Task statement
Where does the string "ejercitar" appear in the records? Copy every line that contains it.

Stored data
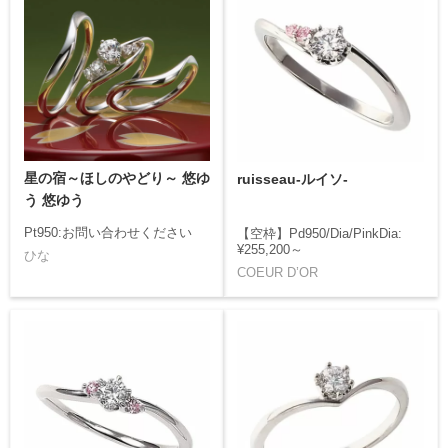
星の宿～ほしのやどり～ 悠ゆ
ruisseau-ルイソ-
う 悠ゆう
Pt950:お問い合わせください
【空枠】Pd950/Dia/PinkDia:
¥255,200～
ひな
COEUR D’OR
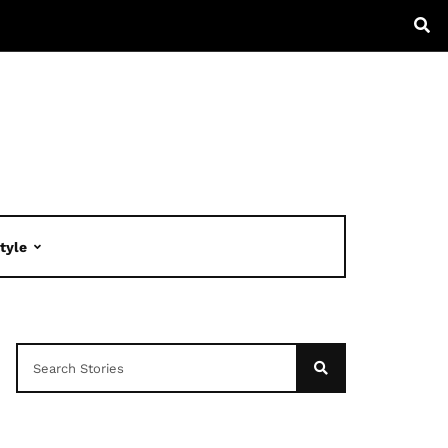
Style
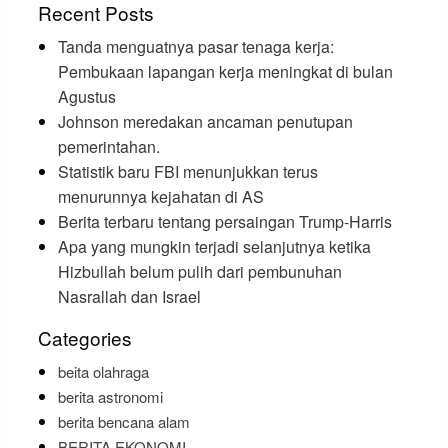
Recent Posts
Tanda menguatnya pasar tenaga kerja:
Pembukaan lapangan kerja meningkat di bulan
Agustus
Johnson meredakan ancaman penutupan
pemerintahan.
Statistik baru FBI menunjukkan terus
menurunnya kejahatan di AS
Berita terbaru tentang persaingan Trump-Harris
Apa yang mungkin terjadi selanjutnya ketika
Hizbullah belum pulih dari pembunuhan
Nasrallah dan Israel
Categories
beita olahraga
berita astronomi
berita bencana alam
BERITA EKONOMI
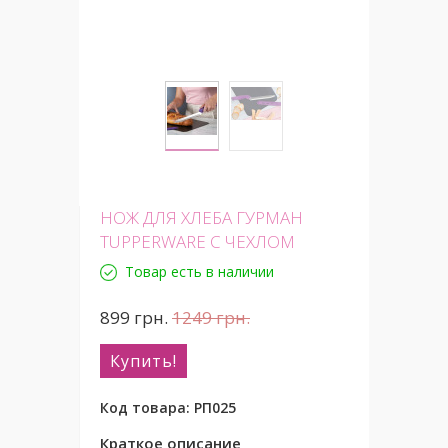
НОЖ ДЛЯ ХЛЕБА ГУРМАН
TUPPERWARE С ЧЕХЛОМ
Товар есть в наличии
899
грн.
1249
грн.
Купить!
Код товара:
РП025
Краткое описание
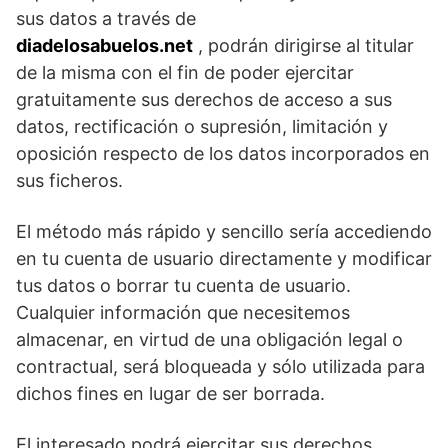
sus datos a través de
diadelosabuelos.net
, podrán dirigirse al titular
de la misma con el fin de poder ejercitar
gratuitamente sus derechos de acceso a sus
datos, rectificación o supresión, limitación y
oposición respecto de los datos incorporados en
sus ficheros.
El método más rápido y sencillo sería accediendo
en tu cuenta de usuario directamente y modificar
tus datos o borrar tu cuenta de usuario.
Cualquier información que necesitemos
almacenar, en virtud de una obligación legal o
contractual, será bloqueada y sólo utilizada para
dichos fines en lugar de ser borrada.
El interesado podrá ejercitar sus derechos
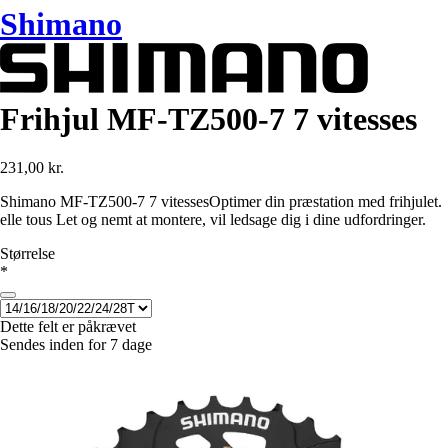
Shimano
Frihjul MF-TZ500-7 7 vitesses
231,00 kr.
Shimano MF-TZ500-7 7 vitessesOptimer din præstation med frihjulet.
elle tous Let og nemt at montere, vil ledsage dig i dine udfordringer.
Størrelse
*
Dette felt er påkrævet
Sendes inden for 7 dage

Finished task
de la misma con el fin de poder ejercitar
El interesado podrá ejercitar sus derechos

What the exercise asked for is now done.